Учительница осуждающе покачала головой и велела мне приходить первого сентября в третий класс.
— Он у вас смышленый, — заявила она отцу. — Но вот с общим развитием слабовато. Перепутал времена года. А это материал первого класса.
— Я бы не сказал насчет развития… — растерянно ответил отец. — Он, знаете ли, много читает…
— Вы все-таки обратите внимание…
— Обязательно, — улыбнулся отец. — Кроме того, если говорить честно, то времена года мы с ним действительно того… не проходили…
— Ну, вот видите. Пусть он возьмет хрестоматию по второму классу, почитает и расскажет, почитает и расскажет…
Первого сентября был страшный день. С самого раннего утра во мне все дрожало от предчувствия неведомой беды, надвигавшейся на меня, беды, которую ни избыть, ни предотвратить невозможно.
Их будет на этот раз не четверо, как в день переэкзаменовки, а двадцать пять, тридцать человек, сидящих за партами и с любопытством рассматривающих меня, когда я войду. Меня, не такого, как все, а с кудрявой старомодной прической на пробор, в вельветовом костюмчике, сандалиях и носочках с каемочкой, наглаженного, начищенного; меня, который ничего не знает и не умеет из того, что знают и умеют они, — ни драться самодельными деревянными шпагами, ни играть в бабки, ни водить голубей и, забравшись на крышу сарая, размахивать длинным шестом с привязанным на конце куском белой материи, или молодецки свистеть, заложив два пальца в рот и приседая, чтобы выходило погромче.
Каким жалким, ничтожным хлюпиком и маменькиным сыночком буду я выглядеть, и захотят ли они принять меня в свое братство?..
Впрочем, во мне теплилась и надежда, что они сумеют понять и оценить другие мои качества, составляющие предмет многочисленных похвал и восторгов взрослых, но легче мне от этого не становилось.
Я упросил мать не провожать меня дальше угла, чтобы не пасть окончательно в глазах моих будущих однокашников, и с замирающим сердцем подошел к школе.
На ступеньках крыльца и вокруг, на площадке, поросшей жухлой травой, жило, галдело и бесновалось многоголосое, многоликое, отчаянное и совершенно особое общество, встречи с которым я так боялся.
И я струсил. Юркнул в первую попавшуюся щель в заборе и притаился в чужом палисаднике. Да, забыл еще сказать: на голове моей красовался малиновый берет, связанный бабушкой, а воротничок курточки был перехвачен белым батистовым бантом. И то, и другое я содрал с себя и, безжалостно смяв, затолкал в новенький блестящий портфельчик, подаренный дядей.
До самого звонка я простоял за забором, откуда в просвет между досками хорошо был виден школьный двор и все, что в нем происходило.
На крыльцо вышла наша соседка Устинья, пожилая женщина с грубым сиплым голосом и слезящимися от глаукомы глазами, которая работала в школе уборщицей. Подняв над головой колокольчик, на деревянной ручке, она надтреснуто зазвонила на всю округу.
Я не тронулся с места, пока не опустели крыльцо и двор. Потом опрометью бросился к школе, перескакивая через две ступеньки, поднялся на второй этаж и в ужасе замер.
Через полуоткрытую дверь класса я видел, что Татьяна Генриховна стоит у стола, держа в руках классный журнал, и делает перекличку.
Теперь все пропало. Как я войду туда, если урок уже начался, что скажу да и как скажу, когда язык у меня прилипает к гортани?..

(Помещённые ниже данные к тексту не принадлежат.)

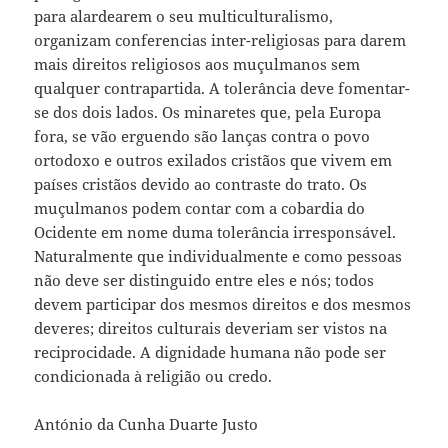
para alardearem o seu multiculturalismo,
organizam conferencias inter-religiosas para darem
mais direitos religiosos aos muçulmanos sem
qualquer contrapartida. A tolerância deve fomentar-
se dos dois lados. Os minaretes que, pela Europa
fora, se vão erguendo são lanças contra o povo
ortodoxo e outros exilados cristãos que vivem em
países cristãos devido ao contraste do trato. Os
muçulmanos podem contar com a cobardia do
Ocidente em nome duma tolerância irresponsável.
Naturalmente que individualmente e como pessoas
não deve ser distinguido entre eles e nós; todos
devem participar dos mesmos direitos e dos mesmos
deveres; direitos culturais deveriam ser vistos na
reciprocidade. A dignidade humana não pode ser
condicionada à religião ou credo.
António da Cunha Duarte Justo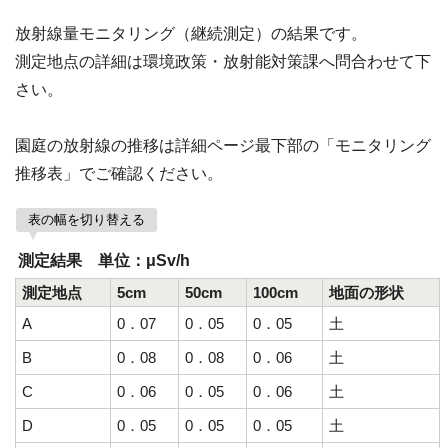
放射線量モニタリング（継続測定）の結果です。
測定地点の詳細は環境政策・放射能対策課へ問合わせて下
さい。
園庭の放射線の推移は詳細ページ最下部の「モニタリング
推移表」でご確認ください。
表の幅を切り替える
測定結果 単位：μSv/h
測定地点
5cm
50cm
100cm
地面の形状
A
0．07
0．05
0．05
土
B
0．08
0．08
0．06
土
C
0．06
0．05
0．06
土
D
0．05
0．05
0．05
土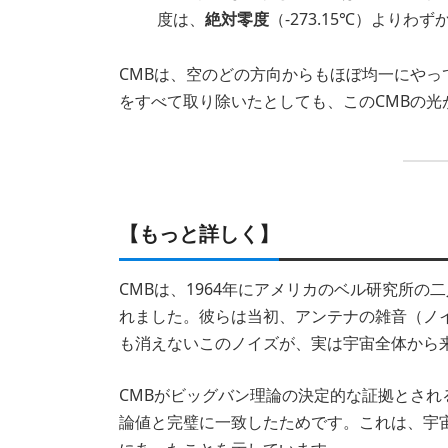
度は、
絶対零度
（-273.15℃）よりわず
CMBは、空のどの方向からもほぼ均一にや
をすべて取り除いたとしても、このCMBの光
【もっと詳しく】
CMBは、1964年にアメリカのベル研究所
れました。彼らは当初、アンテナの雑音（ノ
も消えないこのノイズが、実は宇宙全体から
CMBがビッグバン理論の決定的な証拠とさ
論値と完璧に一致したためです。これは、宇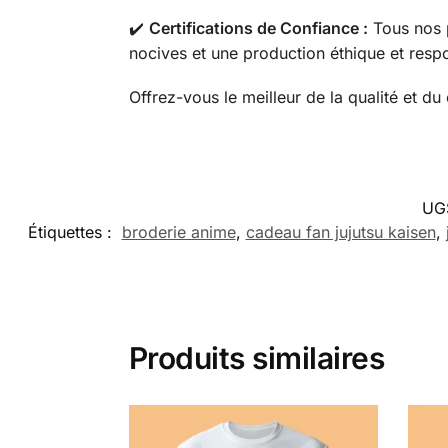
✔️
Certifications de Confiance :
Tous nos 
nocives et une production éthique et resp
Offrez-vous le meilleur de la qualité et d
UG
Étiquettes :
broderie anime
,
cadeau fan jujutsu kaisen
,
Produits similaires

Я стал за дверью, забившись в угол, к самому косяку, чтобы меня не заметили изнутри, и из глаз моих полились горькие слезы.
Не надо! Тысячу раз — не надо!
У меня есть свой привычный мир, который я успел полюбить: книги, рисунки, игры, вовсе не требующие партнеров; наконец, те бесконечные истории, которые я сочинял и одновременно жил, действовал в них, когда не был занят чтением или приготовлением домашних уроков.
У меня есть свой мир, и я не хочу менять его ни на что другое!..
Я громко всхлипнул, испугался и стал торопливо вытирать глаза.
Вышла Татьяна Генриховна.
— Почему ты здесь стоишь? — строго спросила она.
Я издал нечленораздельный звук.
— В первый же раз опаздываешь, — сказала она недовольно. — Ступай в класс.
Когда я вошел, все лица слились в радужные движущиеся круги, как на электронной заставке цветного телевидения.
— Пупсик, — басом сказал кто-то на задней парте.
Надолго утвердилось за мной уничижительное, обидное прозвище.